We expect to continue to incur significant costs in the pursuit of our acquisition plans. We cannot assure you that our plans to complete a Business Combination will be successful.
We have neither engaged in any operations nor generated any revenues to date. Our only activities from August 11, 2020 (inception) through March 31, 2021 were organizational activities, those necessary to prepare for the Initial Public Offering, described below, and identifying a target company for a Business Combination. We do not expect to generate any operating revenues until after the completion of our Business Combination. We generate non-operating income in the form of interest income on marketable securities held in the Trust Account. We incur expenses as a result of being a public company (for legal, financial reporting, accounting and auditing compliance), as well as for due diligence expenses.

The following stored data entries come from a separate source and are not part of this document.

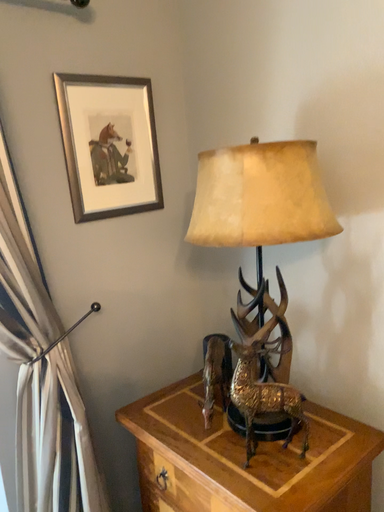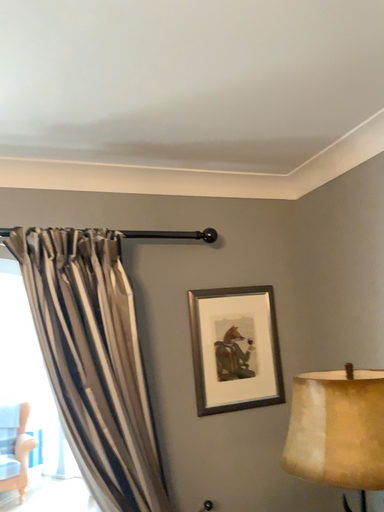 Question: How did the camera likely rotate when shooting the video?

Choices:
 (A) rotated left
 (B) rotated right

Answer: (A) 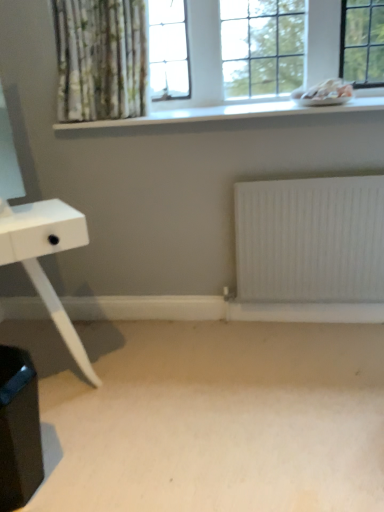 Question: Is white matte table at left next to white glass window at upper center and touching it?

Choices:
 (A) no
 (B) yes

Answer: (A)

Question: Is white matte table at left aimed at white glass window at upper center?

Choices:
 (A) yes
 (B) no

Answer: (B)

Question: Is white matte table at left further to the viewer compared to white glass window at upper center?

Choices:
 (A) yes
 (B) no

Answer: (B)

Question: Is white matte table at left bigger than white glass window at upper center?

Choices:
 (A) no
 (B) yes

Answer: (B)

Question: Would you say white matte table at left contains white glass window at upper center?

Choices:
 (A) yes
 (B) no

Answer: (B)

Question: From a real-world perspective, is white matte table at left over white glass window at upper center?

Choices:
 (A) yes
 (B) no

Answer: (B)

Question: Does white smooth window sill at upper center lie in front of white matte table at left?

Choices:
 (A) no
 (B) yes

Answer: (A)

Question: Does white smooth window sill at upper center have a greater width compared to white matte table at left?

Choices:
 (A) yes
 (B) no

Answer: (B)

Question: Is white smooth window sill at upper center with white matte table at left?

Choices:
 (A) no
 (B) yes

Answer: (A)

Question: Considering the relative sizes of white smooth window sill at upper center and white matte table at left in the image provided, is white smooth window sill at upper center smaller than white matte table at left?

Choices:
 (A) yes
 (B) no

Answer: (A)

Question: Is white smooth window sill at upper center not near white matte table at left?

Choices:
 (A) yes
 (B) no

Answer: (B)

Question: Is white smooth window sill at upper center outside of white matte table at left?

Choices:
 (A) yes
 (B) no

Answer: (A)

Question: Does beige carpet at lower center come behind white matte radiator at lower center?

Choices:
 (A) no
 (B) yes

Answer: (A) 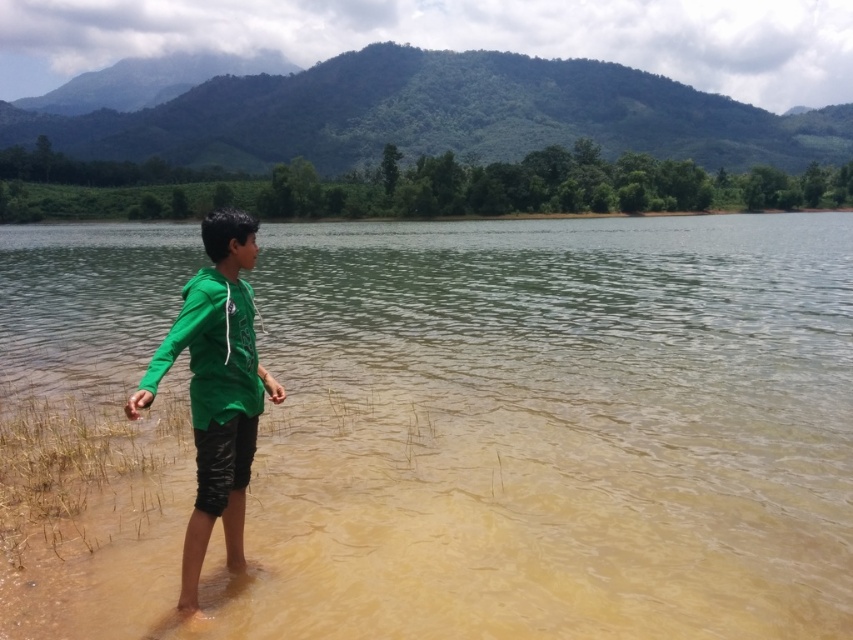 You are planning to take a photo of the scene. The brown muddy water at center and the green matte hoodie at center are both in the frame. Which object occupies more space in the photo?

The brown muddy water at center is larger in size than the green matte hoodie at center, so it occupies more space in the photo.

You are a safety officer inspecting the scene. The brown muddy water at center and the green matte hoodie at center are both in the image. Which object is positioned higher from the ground?

The brown muddy water at center is above the green matte hoodie at center, so it is positioned higher from the ground. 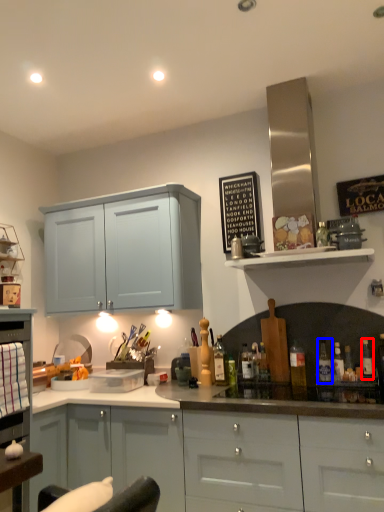 Question: Which point is closer to the camera, bottle (highlighted by a red box) or bottle (highlighted by a blue box)?

Choices:
 (A) bottle
 (B) bottle

Answer: (A) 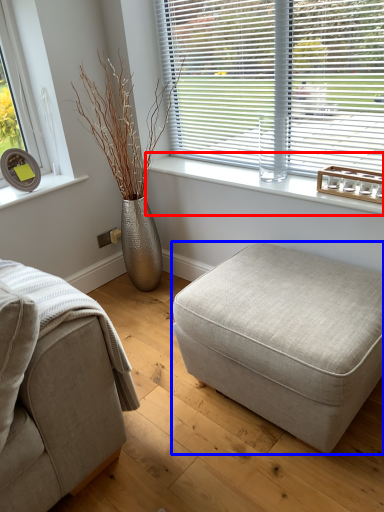 Question: Which object is further to the camera taking this photo, window sill (highlighted by a red box) or stool (highlighted by a blue box)?

Choices:
 (A) window sill
 (B) stool

Answer: (A) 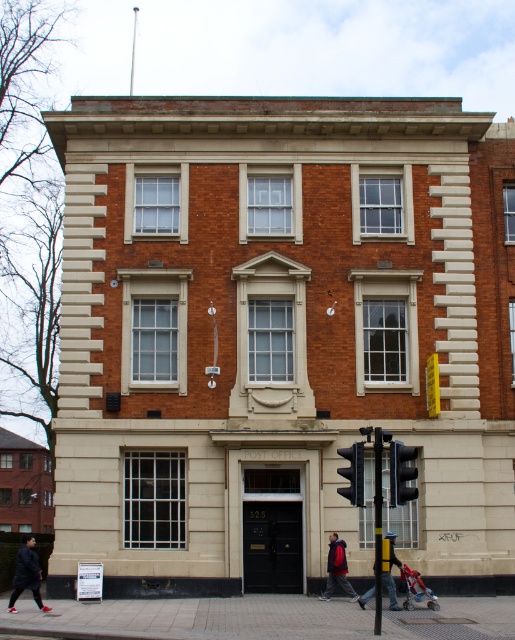 You are standing in front of the two story building and want to determine which of the two points, point [8,605] or point [413,452], is closer to you. Based on their positions, which point is nearer?

Point [8,605] is closer to you because it is further to the camera than point [413,452].

You are standing at the base of the flagpole in front of the building. You see a dark gray jacket at lower left and a red jacket at center. Which jacket is closer to you?

The dark gray jacket at lower left is 10.78 meters away from the red jacket at center. Since you are at the flagpole, the distance between them doesn not indicate their proximity to you. Without additional information about their positions relative to the flagpole, it is impossible to determine which jacket is closer. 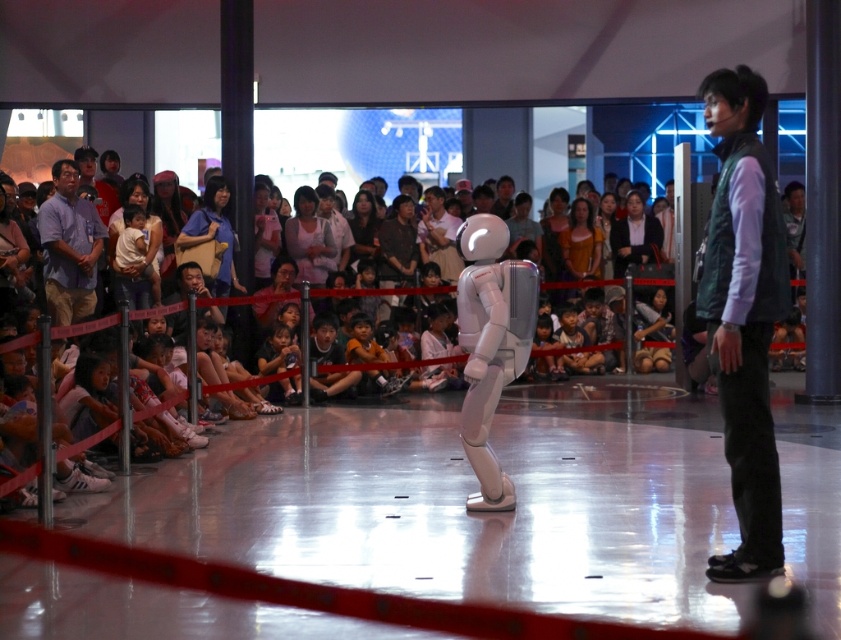 Consider the image. You are organizing a small exhibition and need to place a matte black bag at center and a matte black hair at center on a shelf. Given that the shelf has limited height space, which object should you place first to ensure both can fit without exceeding the height limit?

The matte black bag at center is taller than the matte black hair at center, so you should place the matte black bag at center first to ensure both can fit within the shelf height limit.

For the three months ended March 31, 2021, we had a net loss of $40,950, which consists of interest earned on marketable securities held in the Trust Account of $10,390, change in fair value of overallotment liability of $134,105 and change in fair value of warrant liability of $52,250, offset by operating costs of $220,267 and transaction costs associated with the warrant liabilities of $17,428.
Liquidity and Capital Resources
On February 8, 2021, we consummated the Initial Public Offering of 15,000,000 Units at $10.00 per Unit, generating gross proceeds of $150,000,000. Simultaneously with the closing of the Initial Public Offering, we consummated the sale of 430,000 Private Placement Unit a price of $10.00 per Private Placement Unit in a private placement to the Sponsor generating gross proceeds of $4,300,000.
On February 18, 2020, in connection with the underwriters’ exercise of their over-allotment option in full, we consummated the sale of an additional 2,250,000 Units at a price of $10.00 per Unit, generating total gross proceeds of $22,500,000. In addition, we also consummated the sale of an additional 45,000 Private Units at $10.00 per Private Unit, generating total gross proceeds of $450,000.
Following the Initial Public Offering, the full exercise of the over-allotment option, and the sale of the Private Units, a total of $172,500,000 was placed in the Trust Account. We incurred $4,664,421 in Initial Public Offering related costs , consisting of $3,450,000 of underwriting fees, $466,059 of deferred underwriting fees, and $748,362 of other offering costs.
For the three months ended March 31, 2021, cash used in operating activities was $971,316. Net loss of $40,950 was affected by interest earned on marketable securities held in the Trust Account of $10,390, change in fair value of overallotment liability of $134,105, change in fair value of warrant liability of $52,250 and transaction costs associated with the Initial Public Offering of $17,428. Changes in operating assets and liabilities used $751,049 of cash for operating activities.